Les enfants Wajsberg
Rose Wajsberg, née le 16 août 1932 à Metz, décédée le 13 janvier 2022.
Joseph Wajsberg, né le 9 septembre 1934 à Metz, décédé le 27 septembre 2022.
Lina Wajsberg, née le 19 août 1936 à Metz.
Les trois aînés ont été accueillis en 1943 à la Maison d’Espère. La benjamine (Sabine Wajsberg, née le 13 avril 1940 sur l’île d’Oléron et décédée le 12 février 2022) est restée à l’époque, de 1942 à 1944, auprès d’un oncle et d’une tante, cachés ou en tout cas vivant clandestinement dans le quart sud-ouest de la France.
Tous quatre étaient toujours en vie quand ce travail fut initié. Toujours en vie, toujours témoins, toujours là pour dire l’ignominie nazie qui a conduit à l’arrestation puis à la déportation et à l’assassinat de leurs parents Israël et Ida, à Auschwitz, en novembre 1942. Et dire aussi quel fut ensuite leur douloureux chemin pour survivre, puis se construire et vivre le plus normalement possible.
Cependant, seul Joseph accepte de témoigner publiquement (1). Quand nous le joignons par téléphone au début de l’année 2021, près de Metz où il réside toujours, il regrette de ne pouvoir nous livrer le moindre souvenir quant à un séjour, durant la guerre, à Espère. Il sollicitera ses sœurs, et elles non plus, diront n’avoir pas en mémoire les quelques mois passés dans le Lot.
Joseph finira par convenir que peut-être, lui revient « l’image d’une grande maison avec un grand jardin ». C’est à la fois peu et beaucoup. Ce n’est factuellement pas faux : le domaine où fut hébergée la Maison de l’OSÉ se révèle un vaste ensemble de bâtiments (une ancienne gentilhommière et ses communs) que jouxtent pelouses et jardins (massifs de fleurs, potager, verger). Et la formule presque puérile de l’octogénaire, plus de 75 ans plus tard, a quelque chose d’émouvant : s’il ne se souvient même vaguement que d’une grande maison et d’un grand jardin, c’est sans doute que la parenthèse lotoise des enfants Wajsberg fut sereine sinon heureuse, précédée puis suivie de moments autrement tragiques…

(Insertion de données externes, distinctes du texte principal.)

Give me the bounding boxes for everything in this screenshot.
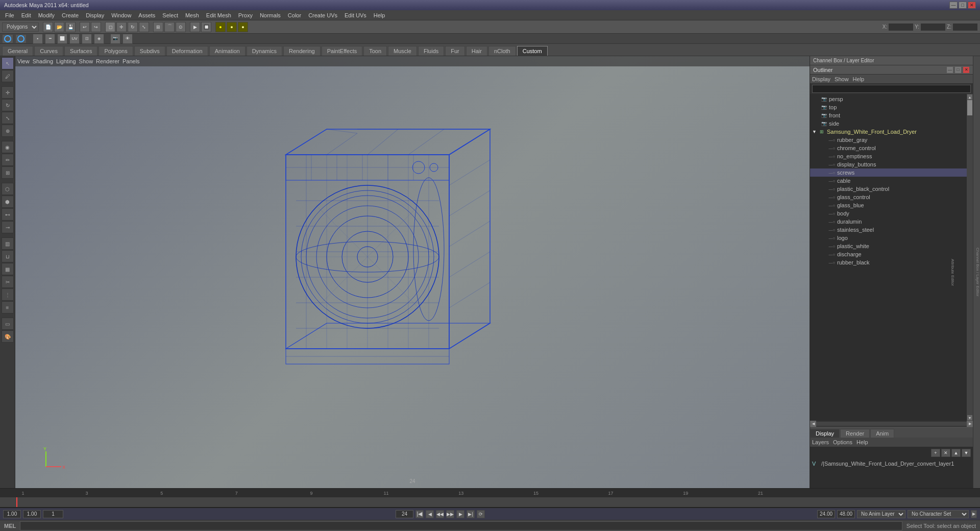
tab-general[interactable]: General (2, 46, 33, 56)
layer-down-button[interactable]: ▼ (962, 449, 971, 457)
sync2-button[interactable] (15, 34, 27, 43)
tab-subdivs[interactable]: Subdivs (134, 46, 165, 56)
make-live-tool[interactable]: ⬡ (2, 183, 14, 195)
layer-new-button[interactable]: + (931, 449, 940, 457)
menu-display[interactable]: Display (83, 11, 107, 19)
outliner-display-menu[interactable]: Display (812, 76, 830, 82)
panels-menu[interactable]: Panels (122, 58, 140, 64)
outliner-help-menu[interactable]: Help (853, 76, 865, 82)
outliner-item-front[interactable]: 📷 front (810, 111, 967, 119)
tab-curves[interactable]: Curves (34, 46, 63, 56)
menu-create-uvs[interactable]: Create UVs (305, 11, 340, 19)
light1-button[interactable]: ● (215, 22, 226, 32)
menu-help[interactable]: Help (371, 11, 388, 19)
paint-select-tool[interactable]: 🖊 (2, 70, 14, 82)
menu-edit-mesh[interactable]: Edit Mesh (203, 11, 234, 19)
outliner-item-display-buttons[interactable]: —○ display_buttons (810, 160, 967, 168)
tab-dynamics[interactable]: Dynamics (247, 46, 282, 56)
poly-edge-button[interactable]: ━ (45, 34, 55, 44)
tab-custom[interactable]: Custom (517, 46, 548, 56)
menu-create[interactable]: Create (59, 11, 82, 19)
open-file-button[interactable]: 📂 (54, 22, 64, 32)
soft-mod-tool[interactable]: ◉ (2, 141, 14, 153)
component-tool[interactable]: ⬢ (2, 196, 14, 208)
universal-tool[interactable]: ⊕ (2, 125, 14, 137)
outliner-item-glass-control[interactable]: —○ glass_control (810, 193, 967, 201)
outliner-item-no-emptiness[interactable]: —○ no_emptiness (810, 152, 967, 160)
outliner-item-chrome-control[interactable]: —○ chrome_control (810, 144, 967, 152)
hide-button[interactable]: 👁 (122, 34, 133, 44)
outliner-hscrollbar[interactable]: ◀ ▶ (810, 421, 973, 427)
outliner-content[interactable]: 📷 persp 📷 top 📷 front 📷 (810, 94, 967, 421)
poly-vertex-button[interactable]: ▪ (33, 34, 43, 44)
undo-button[interactable]: ↩ (80, 22, 90, 32)
layer-delete-button[interactable]: ✕ (941, 449, 950, 457)
mel-command-input[interactable] (20, 521, 902, 530)
outliner-item-screws[interactable]: —○ screws (810, 168, 967, 177)
char-set-dropdown[interactable]: No Character Set (908, 510, 969, 518)
rotate-tool-button[interactable]: ↻ (128, 22, 138, 32)
sculpt-tool[interactable]: ✏ (2, 154, 14, 166)
new-file-button[interactable]: 📄 (43, 22, 53, 32)
tab-rendering[interactable]: Rendering (283, 46, 321, 56)
hscroll-right-button[interactable]: ▶ (967, 421, 973, 427)
start-frame-input[interactable] (3, 510, 21, 518)
paint-vertex-tool[interactable]: 🎨 (2, 330, 14, 343)
menu-window[interactable]: Window (108, 11, 134, 19)
poly-uvs-button[interactable]: UV (69, 34, 80, 44)
select-tool-button[interactable]: ◻ (105, 22, 115, 32)
tab-toon[interactable]: Toon (363, 46, 387, 56)
snap-grid-button[interactable]: ⊞ (153, 22, 163, 32)
view-menu[interactable]: View (17, 58, 30, 64)
maximize-button[interactable]: □ (959, 2, 967, 9)
snap-curve-button[interactable]: ⌒ (164, 22, 175, 32)
tab-polygons[interactable]: Polygons (99, 46, 133, 56)
outliner-minimize[interactable]: — (946, 66, 953, 74)
scroll-thumb[interactable] (967, 100, 972, 115)
outliner-item-rubber-gray[interactable]: —○ rubber_gray (810, 136, 967, 144)
current-frame-input[interactable] (23, 510, 41, 518)
outliner-item-plastic-white[interactable]: —○ plastic_white (810, 242, 967, 250)
play-forward-button[interactable]: ▶▶ (446, 510, 454, 518)
outliner-item-dryer-group[interactable]: ▼ ⊞ Samsung_White_Front_Load_Dryer (810, 128, 967, 136)
outliner-item-persp[interactable]: 📷 persp (810, 95, 967, 103)
outliner-item-plastic-black[interactable]: —○ plastic_black_control (810, 185, 967, 193)
outliner-show-menu[interactable]: Show (835, 76, 849, 82)
curve-ep-tool[interactable]: ⊸ (2, 221, 14, 233)
renderer-menu[interactable]: Renderer (96, 58, 119, 64)
outliner-item-rubber-black[interactable]: —○ rubber_black (810, 258, 967, 267)
tab-hair[interactable]: Hair (466, 46, 487, 56)
step-forward-button[interactable]: ▶ (456, 510, 464, 518)
outliner-item-side[interactable]: 📷 side (810, 119, 967, 128)
outliner-item-stainless-steel[interactable]: —○ stainless_steel (810, 226, 967, 234)
outliner-search[interactable] (812, 85, 971, 93)
layer-anim-tab[interactable]: Anim (870, 429, 894, 438)
outliner-maximize[interactable]: □ (954, 66, 962, 74)
ipr-render-button[interactable]: 🔲 (201, 22, 211, 32)
tab-fluids[interactable]: Fluids (418, 46, 444, 56)
x-input[interactable] (888, 23, 914, 31)
create-poly-tool[interactable]: ▭ (2, 318, 14, 330)
move-tool-button[interactable]: ✛ (116, 22, 127, 32)
layer-up-button[interactable]: ▲ (951, 449, 961, 457)
step-back-button[interactable]: ◀ (426, 510, 434, 518)
timeline-range-end[interactable] (837, 510, 855, 518)
poly-face-button[interactable]: ⬜ (57, 34, 67, 44)
tab-animation[interactable]: Animation (209, 46, 246, 56)
attribute-editor-tab[interactable]: Channel Box / Layer Editor Attribute Edi… (973, 56, 980, 488)
shading-menu[interactable]: Shading (33, 58, 53, 64)
goto-end-button[interactable]: ▶| (467, 510, 475, 518)
sync1-button[interactable] (2, 34, 13, 43)
menu-normals[interactable]: Normals (257, 11, 284, 19)
loop-button[interactable]: ⟳ (477, 510, 485, 518)
scroll-up-button[interactable]: ▲ (967, 94, 973, 100)
scale-tool-ltb[interactable]: ⤡ (2, 112, 14, 124)
rotate-tool-ltb[interactable]: ↻ (2, 99, 14, 111)
outliner-close[interactable]: ✕ (963, 66, 970, 74)
menu-edit-uvs[interactable]: Edit UVs (341, 11, 370, 19)
lighting-menu[interactable]: Lighting (56, 58, 76, 64)
outliner-item-body[interactable]: —○ body (810, 209, 967, 218)
timeline-range-start[interactable] (817, 510, 835, 518)
goto-start-button[interactable]: |◀ (415, 510, 424, 518)
extrude-tool[interactable]: ▥ (2, 237, 14, 250)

D’ailleurs, au début de notre conversation, en 2021, Joseph explique simplement : « J’étais un enfant. Au fond, je n’ai réellement que deux souvenirs très précis de ces années de guerre. Le premier, c’est quand nous avons dit au-revoir à nos parents. Je pense pouvoir affirmer que nous étions parfaitement conscients que nous ne les reverrions jamais. Le second, c’est le jour où j’ai passé la frontière suisse, avec d’autres enfants. Certaines nuits, je me réveille encore en sursaut, j’étais en train de rêver encore et encore que je courais à perdre haleine avant de m’affaler dans la neige. Enfin libre... »
Avant la guerre
Au dernier recensement de l’entre-deux-guerres, en 1936, Metz, sans sa périphérie, compte un peu plus de 83 000 habitants. C’est dans la capitale de la Moselle, qui a déjà payé un lourd tribut au pangermanisme, annexée par les Allemands de 1870 à 1918, que les parents Wajsberg s’installent au tournant des années 1930. Ils arrivent de Pologne et ne sont pas naturalisés. Israël, le père, né le 18 mai 1906 à Radmskie et Ida, son épouse, née le 2 juillet 1904 à Jasien (Pologne), ont rejoint en Lorraine un frère et une sœur d’Israël, qui également avaient souhaité fuir, en quelque sorte, une situation économique précaire.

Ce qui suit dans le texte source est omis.